Tenacity, thy name is dave13

I will solve a different way, in two parts.

In Part II, I will try to explain how or why a rule is working.

You are fairly warned here:
Sometimes, if we get too immersed in a specific problem,
we get stuck. Maybe if we "start over" it will help.

I. Solving without much explanation (see Part II)

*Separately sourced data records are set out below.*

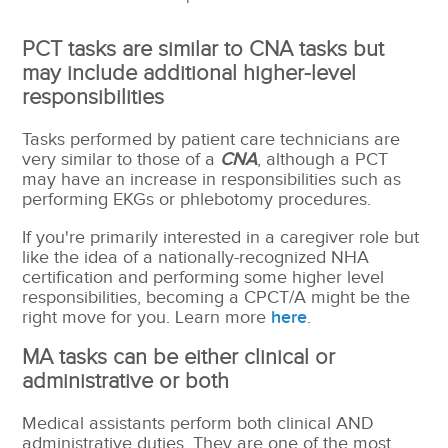
PCT tasks are similar to CNA tasks but
may include additional higher-level
responsibilities
Tasks performed by patient care technicians are
very similar to those of a
CNA
, although a PCT
may have an increase in responsibilities such as
performing EKGs or phlebotomy procedures.
If you're primarily interested in a caregiver role but
like the idea of a nationally-recognized NHA
certification and performing some higher level
responsibilities, becoming a CPCT/A might be the
right move for you. Learn more
here
.
MA tasks can be either clinical or
administrative or both
Medical assistants perform both clinical AND
administrative duties.
They are one of the most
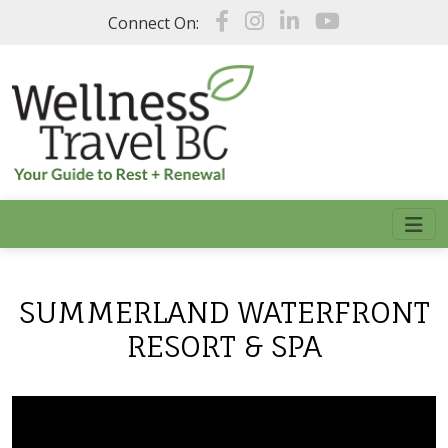
Skip to main content
Connect On:
SUMMERLAND WATERFRONT
RESORT & SPA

\(2^x-2^{(x-2)}=3*2^{13}\): "Break apart" LHS's second term

\(2^{x}-(2^{x}*2^{-2})=3*2^{13}\): Rewrite the term that has a negative exponent

\(2^{x}-(2^{x}*\frac{1}{2^2})=3*2^{13}\): LHS parentheses: combine into one term

\(2^{x}-(\frac{2^{x}}{2^2})=3*2^{13}\): Clear the fraction

\(2^x*(2^2)-\frac{2^{x}}{2^{2}}*(2^2)=3*2^{13}*(2^2)=\)

\(2^{x}2^2-2^{x}=3*2^{13}2^{2}\)

LHS: factor out \(2^{x}\)
RHS: Add exponents of 2

\(2^{x}(2^2-1)=3*2^{(13+2)}=\)

\(2^{x}*(3)=(3)*2^{15}\)

Factor out 3, result is

\(2^{x}=2^{15}\)

Same base, different exponents: set exponents equal

\(x=15\)

FINIS

Part II - same as above, explained in detail
(a.k.a: Dear Peanut Gallery: Go away. Thanks.)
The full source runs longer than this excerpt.